● Directions for this task
Range to repeat from the listing below: the line containing "LEAVE A COMMENT" down to the line containing "kekurangan sumber daya di malam hari.", both included. Copy it exactly, pictures excluded, and add nothing else.

§ §

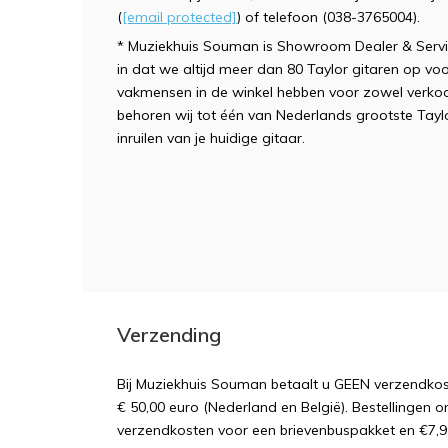
(
[email protected]
) of telefoon (038-3765004).
* Muziekhuis Souman is Showroom Dealer & Servic
in dat we altijd meer dan 80 Taylor gitaren op vo
vakmensen in de winkel hebben voor zowel verkoo
behoren wij tot één van Nederlands grootste Taylor
inruilen van je huidige gitaar.
Verzending
Bij Muziekhuis Souman betaalt u GEEN verzendk
€ 50,00 euro (Nederland en België). Bestellingen o
verzendkosten voor een brievenbuspakket en €7,9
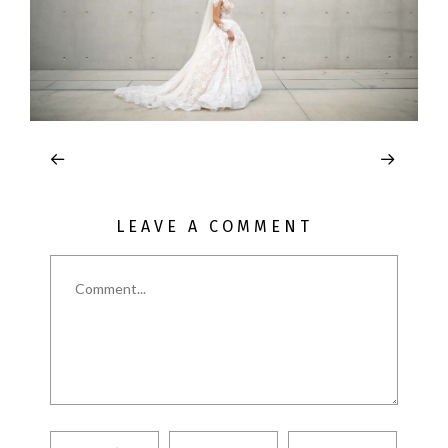
LEAVE A COMMENT
Comment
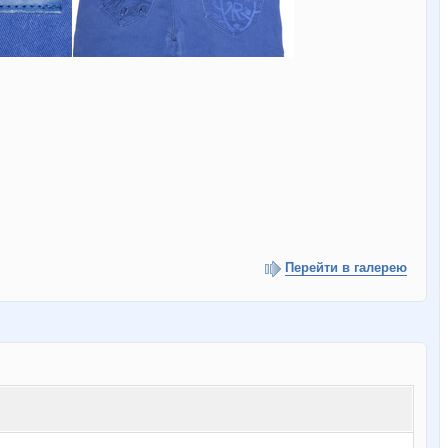
Перейти в галерею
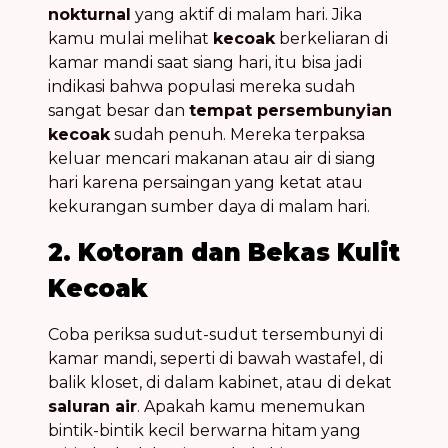
nokturnal
yang aktif di malam hari. Jika
kamu mulai melihat
kecoak
berkeliaran di
kamar mandi saat siang hari, itu bisa jadi
indikasi bahwa populasi mereka sudah
sangat besar dan
tempat persembunyian
kecoak
sudah penuh. Mereka terpaksa
keluar mencari makanan atau air di siang
hari karena persaingan yang ketat atau
kekurangan sumber daya di malam hari.
2. Kotoran dan Bekas Kulit
Kecoak
Coba periksa sudut-sudut tersembunyi di
kamar mandi, seperti di bawah wastafel, di
balik kloset, di dalam kabinet, atau di dekat
saluran air
. Apakah kamu menemukan
bintik-bintik kecil berwarna hitam yang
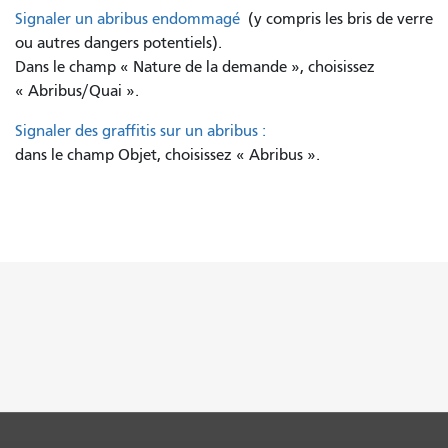
Signaler un abribus endommagé
(y compris les bris de verre
ou autres dangers potentiels).
Dans le champ « Nature de la demande », choisissez
« Abribus/Quai ».
Signaler des graffitis sur un abribus :
dans le champ Objet, choisissez « Abribus ».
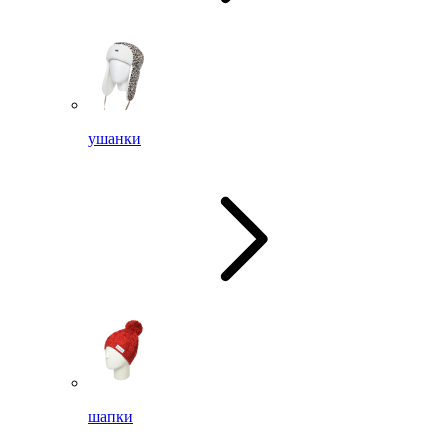
ушанки
шапки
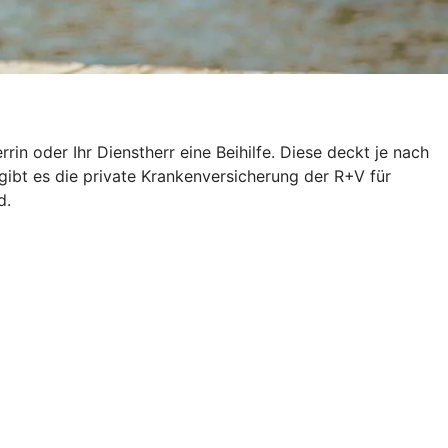
n oder Ihr Dienstherr eine Beihilfe. Diese deckt je nach
gibt es die private Krankenversicherung der R+V für
d.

§ §

● Your solution
LEAVE A COMMENT
Comment
Перейти в галерею
nokturnal
yang aktif di malam hari. Jika
kamu mulai melihat
kecoak
berkeliaran di
kamar mandi saat siang hari, itu bisa jadi
indikasi bahwa populasi mereka sudah
sangat besar dan
tempat persembunyian
kecoak
sudah penuh. Mereka terpaksa
keluar mencari makanan atau air di siang
hari karena persaingan yang ketat atau
kekurangan sumber daya di malam hari.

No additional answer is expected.